Ölümden sonra müminleri bekleyen bir cennet olduğuna inanmak hayata değer katar, yaşama isteğimizi artırır, ümidimizi tazeler. Ahirete imanla dünya dertleri hafifler, ölüm yokluk olmaktan çıkar. Sevdiklerimize kavuşma heyecanımız diri kalır. Bu dünyada değeri bilinmeyen iyiliklerimizin ödülsüz, uğradığımız haksızlıkların cezasız kalmayacağına inanmak yüreğimizi ferahlatır. Elemlere sabretmenin cennetle karşılanacağı inancımız, direncimizi artırır.

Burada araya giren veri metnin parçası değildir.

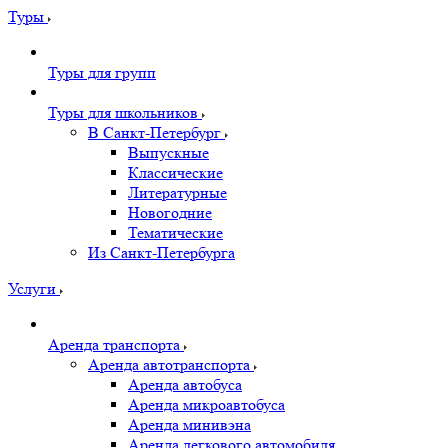
Туры
Туры для групп
Туры для школьников
В Санкт-Петербург
Выпускные
Классические
Литературные
Новогодние
Тематические
Из Санкт-Петербурга
Услуги
Аренда транспорта
Аренда автотранспорта
Аренда автобуса
Аренда микроавтобуса
Аренда минивэна
Аренда легкового автомобиля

Diğer taraftan bir insan olarak duygularımız ve hayallerimiz var. Dünyada hak etmemize rağmen yaşayamadığımız ya da yarım kalmış sevgilerimiz, zevklerimiz var. Eğer hayat sadece bu dünyadan ibaret ise kimileri için bu dünya ancak bir hayal kırıklığıdır. Ancak inanan için böyle bir düş kırıklığına yer yoktur. Çünkü ahiret, cennet ve cehennem vardır. Sonsuzluk arzusu, ebedî mutluluk ideali ve tam adaletin gerçekleşeceği bir âlem vardır.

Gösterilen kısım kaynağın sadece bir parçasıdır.